A significant criticism of the current system of residency for taxation purposes regards concerns that individuals are able to avoid taxation through manipulation of their residency status. In the report “Tackling Abuses – Tackling Unemployment”, Rt Hon Gordon Brown MP, then Shadow Chancellor for the Exchequer commented that “[i]n Britain, it is easy for a few, even if they live or work here to avoid substantial amounts of tax through claiming to be non-resident or non-domiciled”.[29] Brown provided an example of how such avoidance might be achieved under the then legislation; “Today it is possible for an individual to fly into Britain every day of the year and not be treated as resident if he is absent for a few hours of each day[30]. The ‘present at midnight’ qualification partly closed this apparent loophole although individuals could potentially still manipulate their residency status by avoiding presence in the UK at midnight for each relevant day. In response to this criticism, the new legislation aimed “has been designed so that it is harder to become non-resident when leaving the UK after a period of residence than it is to become resident when an individual comes to the UK.”[31] This design is reflected in the sufficient ties test where those individuals who were resident in the prior three years are required to show that they possess less ties to the UK than those individuals who were not resident in the previous three years.[32] Although the potential for manipulation has not been closed it will make the task considerably more onerous for those with UK ties to avoid taxation through simply flying in and out of the UK.

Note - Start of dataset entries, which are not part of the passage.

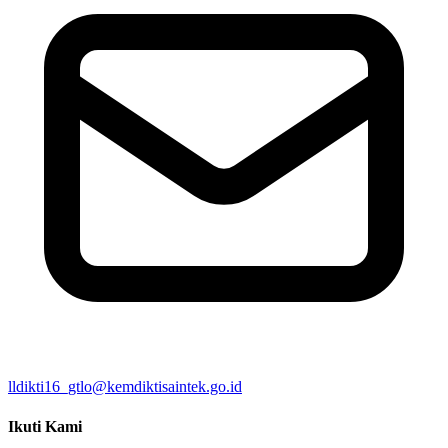
lldikti16_gtlo@kemdiktisaintek.go.id
Ikuti Kami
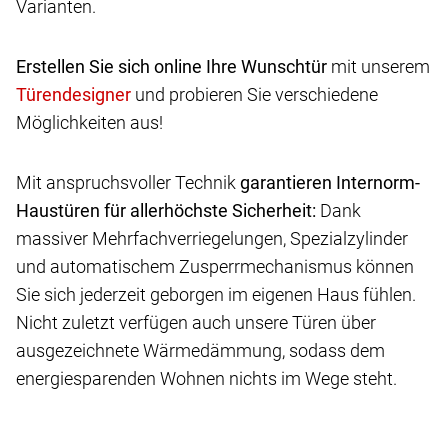
Varianten.
Erstellen Sie sich online Ihre Wunschtür
mit unserem
und probieren Sie verschiedene
Möglichkeiten aus!
Mit anspruchsvoller Technik
garantieren Internorm-
Haustüren für allerhöchste Sicherheit:
Dank
massiver Mehrfachverriegelungen, Spezialzylinder
und automatischem Zusperrmechanismus können
Sie sich jederzeit geborgen im eigenen Haus fühlen.
Nicht zuletzt verfügen auch unsere Türen über
ausgezeichnete Wärmedämmung, sodass dem
energiesparenden Wohnen nichts im Wege steht.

Criticisms of the proposed Statutory Residence Test

In the introduction to the Consultation paper for the proposed statutory residence test, it was stated that “[t]he Government is therefore committed to introducing a statutory test that is transparent, objective, and simple to use. This will enable taxpayers to assess their residence status in a straightforward way.”[33] While the proposed legislation may have increased certainty through greater employment of quantitative methods of assessing residency, there has been strong criticism[34] that the proposed statutory residence test is not ‘simple to use’. The basis of this criticism is that there remains many undefined or ambiguous terms and expressions in the proposed legislation.[35] A specific example of this ambiguity, pointed out by respondees to the consultation report document, is the failure of the proposed legislation to define the expression ‘only home’.[36] The government’s response to this criticism has been to concede that “it would be extremely difficult to provide a precise definition given the wide variety of living patterns adopted by individuals and their families.”[37] The Government further argued that “[a]ny detailed definition would run the risk of inadvertently including or excluding certain individuals from the test because of the way in which they chose to live their lives.[38] While this lack of clear definition will allow the courts to retain some flexibility and discretion concerning tax residency laws, the result for individuals with complex living and working arrangements is that they will still most likely be required to seek professional assistance when determining their tax residency. In this respect, the proposed legislation is not an improvement on the current residency regime and the Government’s aim of developing a system that is ‘will enable taxpayers to assess their residence status in a straightforward way’ has clearly failed.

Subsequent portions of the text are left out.